FIG. 3.

Smad proteins and a putative Smad-binding site in the MMTV LTR between fp1 and fp2 play a role in TGF-β superinduction. Transient transfection and treatment of M12 cells were as described for Fig. 1B. The internal control was pRL-SV40Δ enhancer (50 ng in panels A, B, and D and 25 ng in panel C). (A) pGL3-Basic (3 μg) with a wild-type LTR (LTR wt) or an LTR with an 8-bp mutation between fp1 and fp2 (LTR mut. Smad B.S. [see Fig. 1A]) were transfected into M12 cells grown to high density (see the text).
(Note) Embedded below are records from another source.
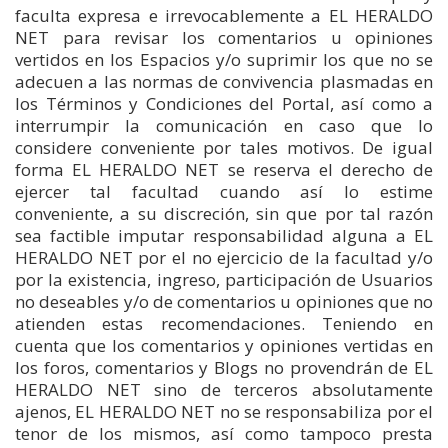
faculta expresa e irrevocablemente a EL HERALDO
NET para revisar los comentarios u opiniones
vertidos en los Espacios y/o suprimir los que no se
adecuen a las normas de convivencia plasmadas en
los Términos y Condiciones del Portal, así como a
interrumpir la comunicación en caso que lo
considere conveniente por tales motivos. De igual
forma EL HERALDO NET se reserva el derecho de
ejercer tal facultad cuando así lo estime
conveniente, a su discreción, sin que por tal razón
sea factible imputar responsabilidad alguna a EL
HERALDO NET por el no ejercicio de la facultad y/o
por la existencia, ingreso, participación de Usuarios
no deseables y/o de comentarios u opiniones que no
atienden estas recomendaciones. Teniendo en
cuenta que los comentarios y opiniones vertidas en
los foros, comentarios y Blogs no provendrán de EL
HERALDO NET sino de terceros absolutamente
ajenos, EL HERALDO NET no se responsabiliza por el
tenor de los mismos, así como tampoco presta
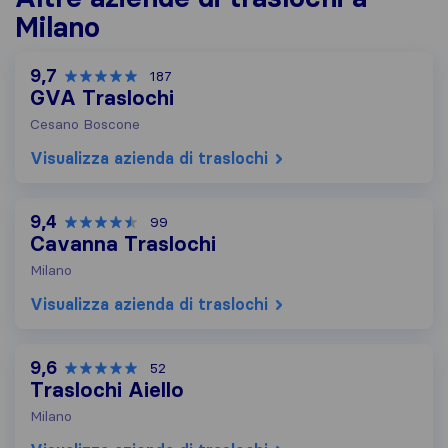
Milano
9,7
187
GVA Traslochi
Cesano Boscone
Visualizza azienda di traslochi
9,4
99
Cavanna Traslochi
Milano
Visualizza azienda di traslochi
9,6
52
Traslochi Aiello
Milano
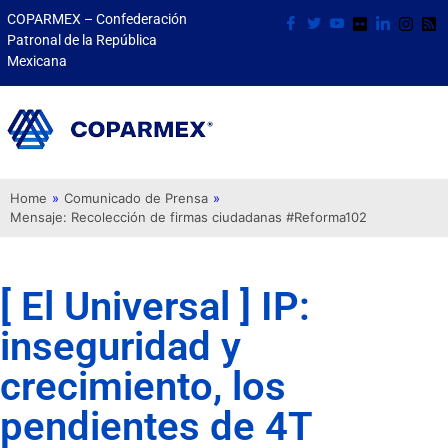
COPARMEX – Confederación
Patronal de la República
Mexicana
Home
»
Comunicado de Prensa
»
Mensaje: Recolección de firmas ciudadanas #Reforma102
[ El Universal ] IP:
inseguridad y
crecimiento, los
pendientes de 4T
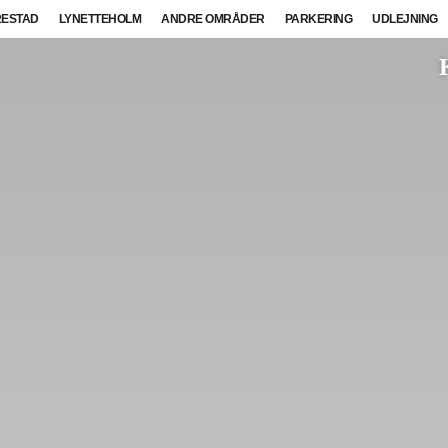
ESTAD
LYNETTEHOLM
ANDRE OMRÅDER
PARKERING
UDLEJNING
The result is representative of two independent experiments with duplicate samples. (B) Three micrograms of pGL3-basic/wt-LTR was cotransfected with 3 μg of either empty pCI vector (mock), pCMV5-DPC4-HA expressing the Smad4 protein or pCI-Smad3F. (C) One hundred nanograms of pGL3-basic/wt-LTR were cotransfected with 8 μg of either empty pCI vector (mock), pCMV/DPC4(1-514) (Sm4 ΔC), or pCI-Smad3F ΔN (Sm3 ΔN). (D) pGL3-basic (3 μg) with a wild-type LTR (wt), or an LTR mutated in fp1 and fp2 (mut fp1,2; see Fig. 1A), or in GRE (mut GRE = LS −175/−166 [10]), or in both GABP and GR binding sites (mut fp1,2/GRE) was cotransfected with 6 μg of either pCI (−) or pCI-Smad3F (+). Error bars indicate the standard deviations. (E) Western immunoblot of a whole-cell lysate from M12 cells treated with TGF-β plus Dex. Replicated slots were blotted and assayed with antibodies to Smad2/3 (lane 1) or Smad4 (lane 2). The position of molecular size markers is indicated on the left in kilodaltons.